Material provided START
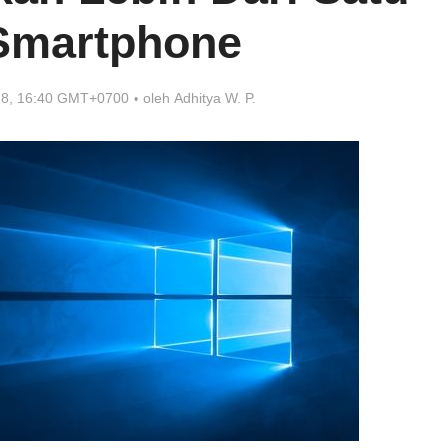
Smartphone
018, 16:40 GMT+0700
oleh
Adhitya W. P.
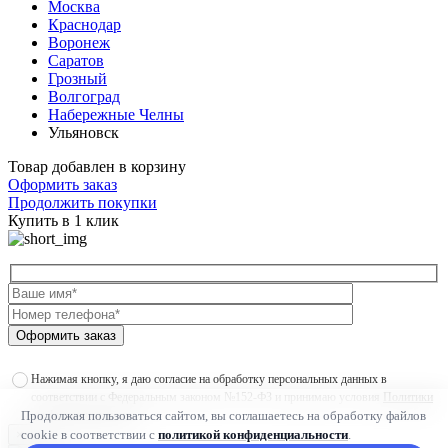
Москва
Краснодар
Воронеж
Саратов
Грозный
Волгоград
Набережные Челны
Ульяновск
Товар добавлен в корзину
Оформить заказ
Продолжить покупки
Купить в 1 клик
Оформить заказ
Нажимая кнопку, я даю согласие на обработку персональных данных в
соответствии с Федеральным законом №152-ФЗ и принимаю условия
Политики
Продолжая пользоваться сайтом, вы соглашаетесь на обработку файлов
конфиденциальности
cookie в соответствии с
политикой конфиденциальности
.
×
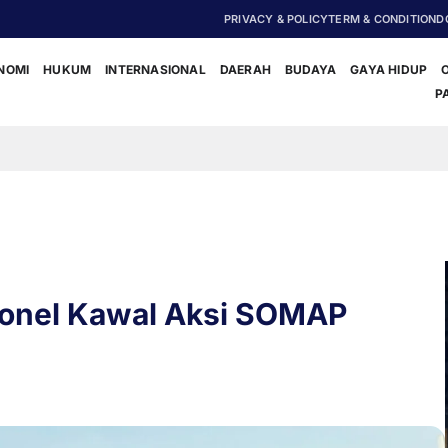
PRIVACY & POLICY
TERM & CONDITION
D
NOMI
HUKUM
INTERNASIONAL
DAERAH
BUDAYA
GAYA HIDUP
P
Fery Adri
onel Kawal Aksi SOMAP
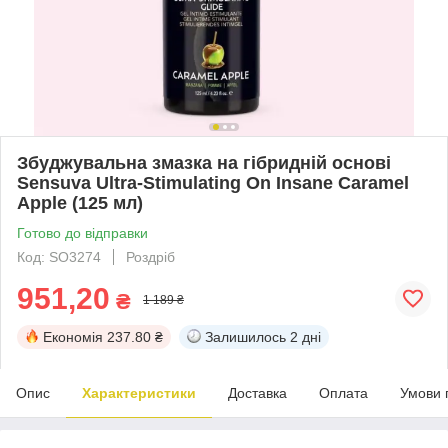
Збуджувальна змазка на гібридній основі
Sensuva Ultra-Stimulating On Insane Caramel
Apple (125 мл)
Готово до відправки
Код: SO3274
Роздріб
951,20
₴
1 189 ₴
Економія
237.80 ₴
Залишилось
2 дні
Опис
Характеристики
Доставка
Оплата
Умови 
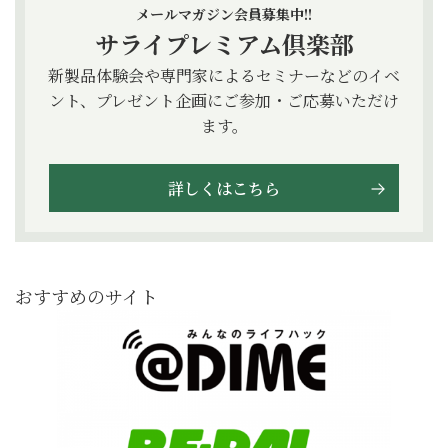
メールマガジン会員募集中!!
サライプレミアム倶楽部
新製品体験会や専門家によるセミナーなどのイベ
ント、プレゼント企画にご参加・ご応募いただけ
ます。
詳しくはこちら
おすすめのサイト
Material provided END
> Problem description:
Lines from the one with "политикой конфиденциальности" through the final line of the records are the whole answer; print them exactly, minus any pictures.

> Answer to this exercise:
политикой конфиденциальности
.
×
PRIVACY & POLICY
TERM & CONDITION
D
NOMI
HUKUM
INTERNASIONAL
DAERAH
BUDAYA
GAYA HIDUP
P
Fery Adri
onel Kawal Aksi SOMAP
Збуджувальна змазка на гібридній основі
Sensuva Ultra-Stimulating On Insane Caramel
Apple (125 мл)
Готово до відправки
Код: SO3274
Роздріб
951,20
₴
1 189 ₴
Економія
237.80 ₴
Залишилось
2 дні
Опис
Характеристики
Доставка
Оплата
Умови 
メールマガジン会員募集中!!
サライプレミアム倶楽部
新製品体験会や専門家によるセミナーなどのイベ
ント、プレゼント企画にご参加・ご応募いただけ
ます。
詳しくはこちら
おすすめのサイト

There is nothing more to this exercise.